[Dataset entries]
[Start of section]

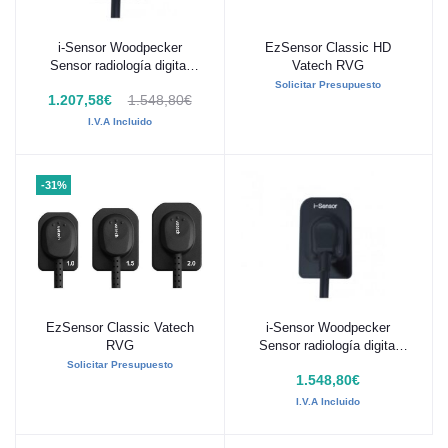
i-Sensor Woodpecker
EzSensor Classic HD
Añadir al carrito
Añadir al carrito
Sensor radiología digital
Vatech RVG
H1.5 (43,5 x 29,2 = 1.270,2
Solicitar Presupuesto
1.207,58€
1.548,80€
mm²) x 4,4 mm
I.V.A Incluido
-31%
EzSensor Classic Vatech
i-Sensor Woodpecker
Añadir al carrito
Añadir al carrito
RVG
Sensor radiología digital
H1: 38,5 x 25mm (962,5
Solicitar Presupuesto
1.548,80€
mm²)
I.V.A Incluido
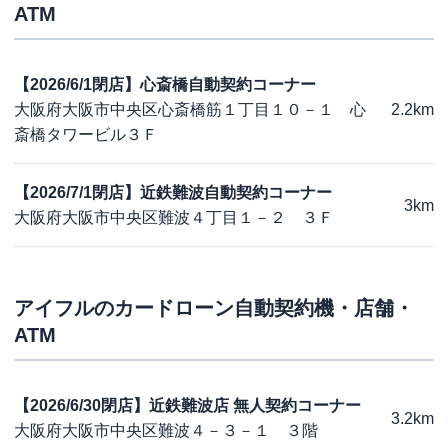
ATM
【2026/6/1閉店】心斎橋自動契約コーナー
大阪府大阪市中央区心斎橋筋１丁目１０－１ 心
2.2km
斎橋タワービル３Ｆ
【2026/7/1閉店】近鉄難波自動契約コーナー
3km
大阪府大阪市中央区難波４丁目１－２ ３Ｆ
アイフル
のカードローン自動契約機・店舗・
ATM
【2026/6/30閉店】近鉄難波店 無人契約コーナー
3.2km
大阪府大阪市中央区難波４－３－１ ３階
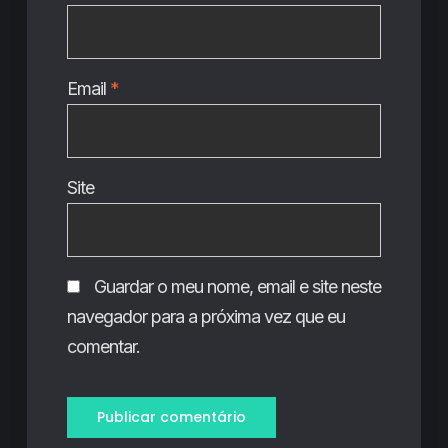
Email
*
Site
Guardar o meu nome, email e site neste
navegador para a próxima vez que eu
comentar.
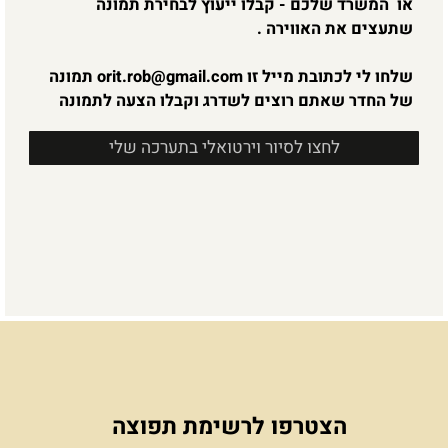
טיפ חינם
אז אם גם אתם עוברים משרד, משפצים את הבית או
רק משדרגים בקטנה, ורוצים להקפיץ את עיצוב הסלון
או המשרד שלכם - קבלו ייעוץ לבחירת תמונה
שתעצים את האווירה .
שלחו לי לכתובת מייל זו
orit.rob@gmail.com
תמונה
של החדר שאתם רוצים לשדרג וקבלו הצעה לתמונה
לחצו לסיור וירטואלי בתערכה שלי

[End of section]

In the copy, no picture may appear; the records themselves must be output exactly.

i-Sensor Woodpecker
EzSensor Classic HD
Añadir al carrito
Añadir al carrito
Sensor radiología digital
Vatech RVG
H1.5 (43,5 x 29,2 = 1.270,2
Solicitar Presupuesto
1.207,58€
1.548,80€
mm²) x 4,4 mm
I.V.A Incluido
-31%
EzSensor Classic Vatech
i-Sensor Woodpecker
Añadir al carrito
Añadir al carrito
RVG
Sensor radiología digital
H1: 38,5 x 25mm (962,5
Solicitar Presupuesto
1.548,80€
mm²)
I.V.A Incluido
ATM
【2026/6/1閉店】心斎橋自動契約コーナー
大阪府大阪市中央区心斎橋筋１丁目１０－１ 心
2.2km
斎橋タワービル３Ｆ
【2026/7/1閉店】近鉄難波自動契約コーナー
3km
大阪府大阪市中央区難波４丁目１－２ ３Ｆ
アイフル
のカードローン自動契約機・店舗・
ATM
【2026/6/30閉店】近鉄難波店 無人契約コーナー
3.2km
大阪府大阪市中央区難波４－３－１ ３階
Email
*
Site
Guardar o meu nome, email e site neste
navegador para a próxima vez que eu
comentar.
טיפ חינם
אז אם גם אתם עוברים משרד, משפצים את הבית או
רק משדרגים בקטנה, ורוצים להקפיץ את עיצוב הסלון
או המשרד שלכם - קבלו ייעוץ לבחירת תמונה
שתעצים את האווירה .
שלחו לי לכתובת מייל זו
orit.rob@gmail.com
תמונה
של החדר שאתם רוצים לשדרג וקבלו הצעה לתמונה
לחצו לסיור וירטואלי בתערכה שלי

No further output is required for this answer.